Dans le verset ‘tu aimeras ton prochain comme toi-même’, ‘ton prochain’ peut se limiter à sa famille, son cercle d’amis, voire à sa communauté. La responsabilité est limitée à ceux qui nous ressemblent, ou à ceux qui partagent les mêmes idées et les mêmes croyances. Rabbi Ben Azzai vient nous enseigner que notre responsabilité va bien au-delà et s’inscrit dans la chaîne des générations, envers la pérennité de l’humanité et la vie sur terre.

En quoi cette mahloket– cette querelle rabbinique est importante ? Et est-il raisonnable de réduire l’enseignement de la Torah à un principe premier, fût-il universel ?

En ce soir de Kol Nidre, je vous propose de faire une Teshouva shleima, un retour complet vers ce qui nous permet à tous de vivre ici et maintenant : notre terre.  Revisitons ensemble ce que le judaïsme a à nous dire concernant le sujet brûlant de l’écologie.

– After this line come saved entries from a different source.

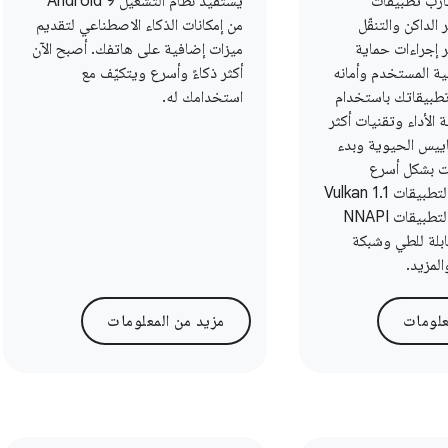
ارب تطبيقات
يستفيد نظام التشغيل Android 9
الداكن والتنقّل
من إمكانات الذكاء الاصطناعي لتقديم
ر إجراءات حماية
ميزات إضافية على هاتفك. أصبح الآن
 المستخدم وأمانه
أكثر ذكاءً وأسرع ويتكيّف مع
طبيقاتك باستخدام
استخدامك له.
ة الأداء وتقنيات أكثر
اييس الحيوية وبدء
ت بشكل أسرع
وواجهة برمجة التطبيقات Vulkan 1.1
وواجهة برمجة التطبيقات NNAPI
لقابلة للطي وشبكة
لمزيد.
علومات
مزيد من المعلومات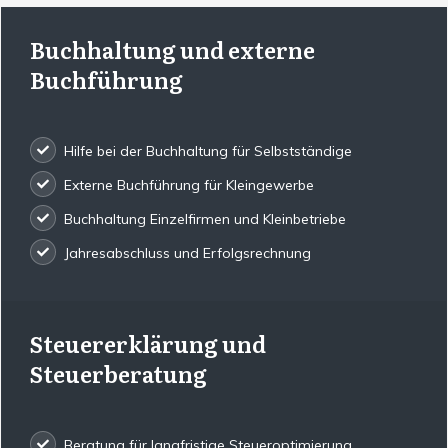
Buchhaltung und externe
Buchführung
Hilfe bei der Buchhaltung für Selbstständige
Externe Buchführung für Kleingewerbe
Buchhaltung Einzelfirmen und Kleinbetriebe
Jahresabschluss und Erfolgsrechnung
Steuererklärung und
Steuerberatung
Beratung für langfristige Steueroptimierung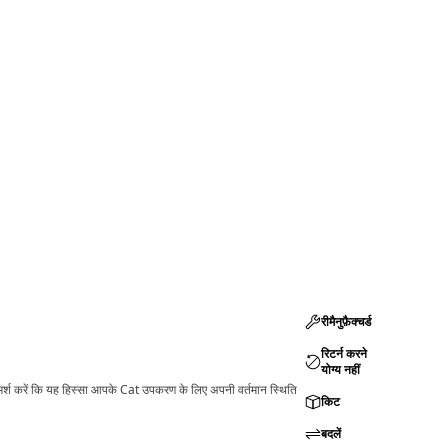
रीमैनुफ़ैक्चर्ड
रिटर्न करने
योग्य नहीं
ामर्श करें कि यह हिस्सा आपके Cat उपकरण के लिए अपनी वर्तमान स्थिति
किट
बदलें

Mon viduï ou confession personnelle est aussi celui d’une génération : l’écologie n’a pas été au centre de nos préoccupations. Il n’en est pas de même pour les jeunes générations qui nous ont ouvert les yeux en se mobilisant pour cette cause…

Sans nous disculper, il est probable que nous ayons eu quelques excuses. Le siècle dernier a été marqué par un désastre humanitaire des deux guerres mondiales, après lesquelles il a fallu reconstruire non seulement des immeubles mais notre humanité. Ce sont les luttes pour la dignité humaine et la fraternité qui ont concentré nos efforts.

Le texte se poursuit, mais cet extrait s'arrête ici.